- What is required -
Set the pictures aside and transcribe exactly the lines from the one containing "узнаете, как предотвратить ее" through the final line of the records.

-=-=-=-=-

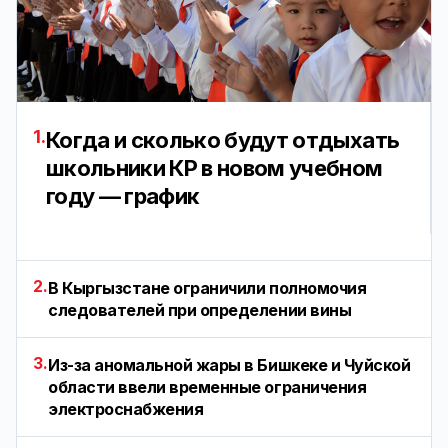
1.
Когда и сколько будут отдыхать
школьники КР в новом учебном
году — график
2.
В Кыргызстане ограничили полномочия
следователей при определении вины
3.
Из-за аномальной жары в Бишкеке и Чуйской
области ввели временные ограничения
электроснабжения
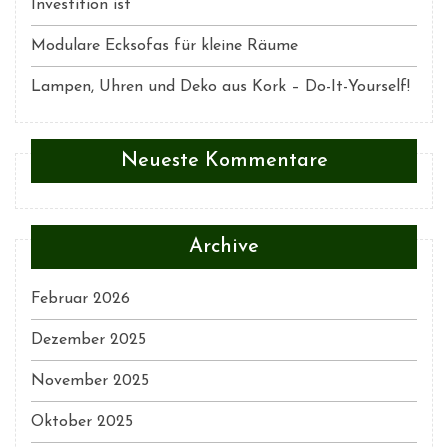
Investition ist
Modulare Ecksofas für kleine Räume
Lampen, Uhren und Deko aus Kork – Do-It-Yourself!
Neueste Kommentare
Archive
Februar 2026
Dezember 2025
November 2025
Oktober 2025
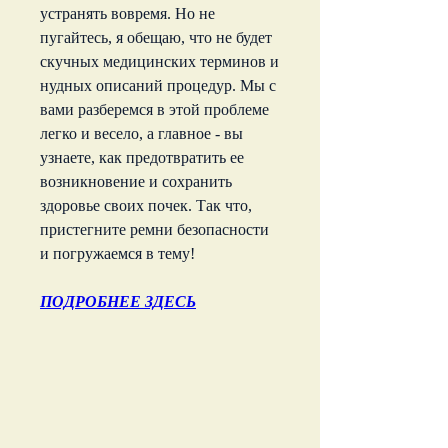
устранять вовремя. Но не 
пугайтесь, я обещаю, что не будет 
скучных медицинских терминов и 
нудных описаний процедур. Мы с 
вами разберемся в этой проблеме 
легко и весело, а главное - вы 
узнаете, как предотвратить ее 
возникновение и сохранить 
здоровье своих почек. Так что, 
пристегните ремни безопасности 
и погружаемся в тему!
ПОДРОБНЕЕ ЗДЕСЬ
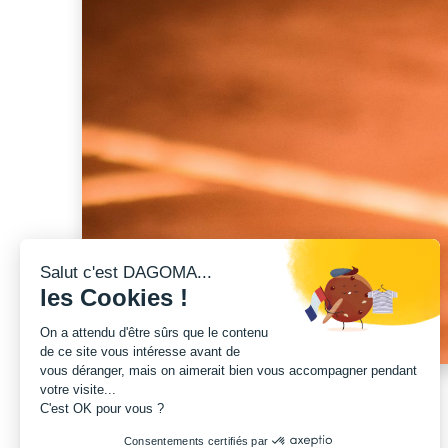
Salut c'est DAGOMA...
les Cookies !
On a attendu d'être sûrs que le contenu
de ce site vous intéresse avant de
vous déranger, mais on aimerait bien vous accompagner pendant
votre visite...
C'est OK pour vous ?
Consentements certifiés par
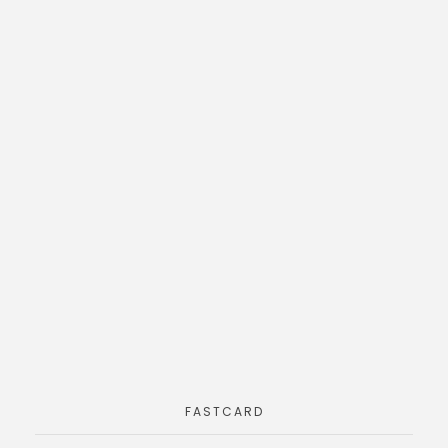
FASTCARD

-=-=-=-=-

- The completed task -
узнаете, как предотвратить ее 
возникновение и сохранить 
здоровье своих почек. Так что, 
пристегните ремни безопасности 
и погружаемся в тему!
ПОДРОБНЕЕ ЗДЕСЬ
Salut c'est DAGOMA...
les Cookies !
On a attendu d'être sûrs que le contenu
de ce site vous intéresse avant de
vous déranger, mais on aimerait bien vous accompagner pendant
votre visite...
C'est OK pour vous ?
Consentements certifiés par
FASTCARD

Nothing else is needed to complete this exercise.